The Spolia Tarot uses the image of a serpent shedding its skin as the central motif of Judgment. Upon closer inspection, as a trick of the deck’s collage style, the skin being shed is actually that of a different species of snake than the one emerging:
This is clearly deliberate, part of an interesting mythology that gets passed down as rhyme: the skin being molted is that of the deadly coral snake, identified by the red stripes crossing the yellow. The snake that emerges is a probably the harmless king or milk snake, identified by the red stripes crossing the black.
“Red on yellow kills the fellow, red on black, venom lack.” There are numerous subtleties and echoes to this rhyme. “Yellow on red, Jack is dead,” “Red on black, you’re alright Jack,” and others. Due to regional variations in patterning, this heuristic is not reliable, but survives as an interesting oral tradition that is now also part of Tarot’s continuum.
A serpent devouring its own tail (the ouroboros) is a traditional symbol of eternal life, but a snake shedding its skin is not, let alone a deadly coral snake. But this motif, of the serpent leaving behind broken scales and pestilence-ridden flesh to survive, is one of painful renewal. The choice of species is important, also, because herein, the toxic is being separated from the innocent. It’s a clever illustration of apocalyptic drama: what must be destroyed is destroyed for the sake of what deserves to remain.
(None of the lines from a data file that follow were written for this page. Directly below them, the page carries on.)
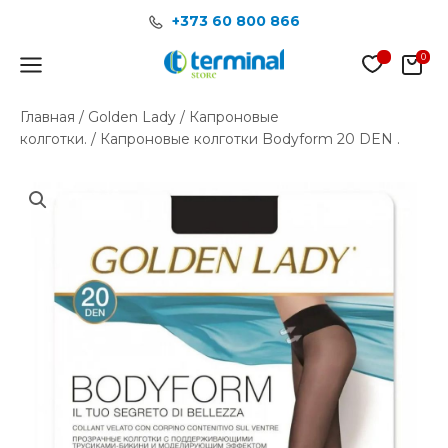
Перейти
+373 60 800 866
к
содержимому
Main
Menu
Главная
/
Golden Lady
/
Капроновые
колготки.
/ Капроновые колготки Bodyform 20 DEN .
Количество
товара
Капроновые
колготки
Bodyform
20
DEN
.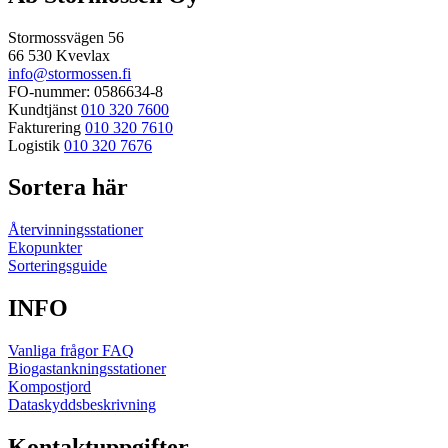
Stormossvägen 56
66 530 Kvevlax
info@stormossen.fi
FO-nummer: 0586634-8
Kundtjänst
010 320 7600
Fakturering
010 320 7610
Logistik
010 320 7676
Sortera här
Återvinningsstationer
Ekopunkter
Sorteringsguide
INFO
Vanliga frågor FAQ
Biogastankningsstationer
Kompostjord
Dataskyddsbeskrivning
Kontaktuppgifter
Perhaps noteworthy is that tail-swallowing and skin-shedding are orthogonal relative to the axis of a snake’s body: an ouroboros would have great difficulty shedding its skin due to its impossible geometry. This could be said to illustrate the fact that the achievement of immortality and the renewal of life are matters of a separate nature, despite often being conflated.
The United States’ supply of coral snake antivenin expired in 2008, having been manufactured in 2006. The FDA altered the expiration dates, year over year, to allow the same small batch of medicine to continue to be used until January of 2020. There has not been an update from the FDA since that most recent change, which means that the national supply expired half a year ago. Coral snakes weren’t killing enough people or threatening enough lives to merit action under the present regime of dysfunction. There were other crises that required denial more urgently.
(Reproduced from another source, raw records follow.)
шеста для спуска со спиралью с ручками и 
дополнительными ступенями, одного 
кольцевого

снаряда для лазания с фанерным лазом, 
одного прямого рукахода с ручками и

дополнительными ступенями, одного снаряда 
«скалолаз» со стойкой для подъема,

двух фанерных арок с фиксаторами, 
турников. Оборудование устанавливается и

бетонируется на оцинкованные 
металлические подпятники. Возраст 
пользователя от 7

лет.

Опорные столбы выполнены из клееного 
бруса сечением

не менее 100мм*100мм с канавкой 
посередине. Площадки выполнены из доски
A lack of profitable demand allowed the supply chain to fall into disrepair, and while Pfizer, now owner of the former manufacturer, finally resumed production in the mid-2010s at a new facility in Florida, no news has followed surrounding antivenin clinical trials since they were said to be on hold in 2016. In the meantime, this forced scarcity of Coralmyn has resulted in a price upwards of $2000 a vial, and numerous vials are required to treat a single emergency patient. Such a number is enough to dissuade some from seeking the treatment that would otherwise save their lives.
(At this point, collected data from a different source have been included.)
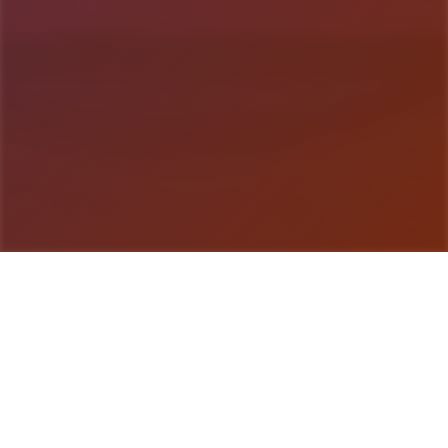
游戏详情
详细介绍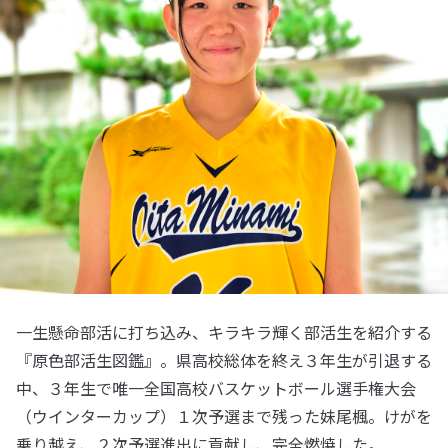
一生懸命部活に打ち込み、キラキラ輝く部活生を紹介する
『原色部活生図鑑』。県高校総体を終え３年生が引退する
中、３年生で唯一全国高校バスケットボール選手権大会
（ウインターカップ）１次予選まで残った妹尾楓。けがを
乗り越え、２次予選進出に貢献し、完全燃焼した。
Anyone who survives a coral snake bite in the United States now does so with the prayer that the remaining doses of antivenin being shuffled around the country haven’t denatured, if they can even be legally administered in their current state. The serpent’s lethality is a calculus of the systemic value of human life.
What does our molting look like?
The day coral snake antivenin is being produced routinely is the day that the United States has finally sloughed off all of the reasons why it wouldn’t be. It will take work, but it can happen. As the deck’s designers noted in their wonderful little white book:
“One does not simply shed, one has to feel the restriction of the old life, the dissatisfaction of it, and one must work to rid oneself of its confines. One crawls through this card, but it beckons you to a new, freer way of being.”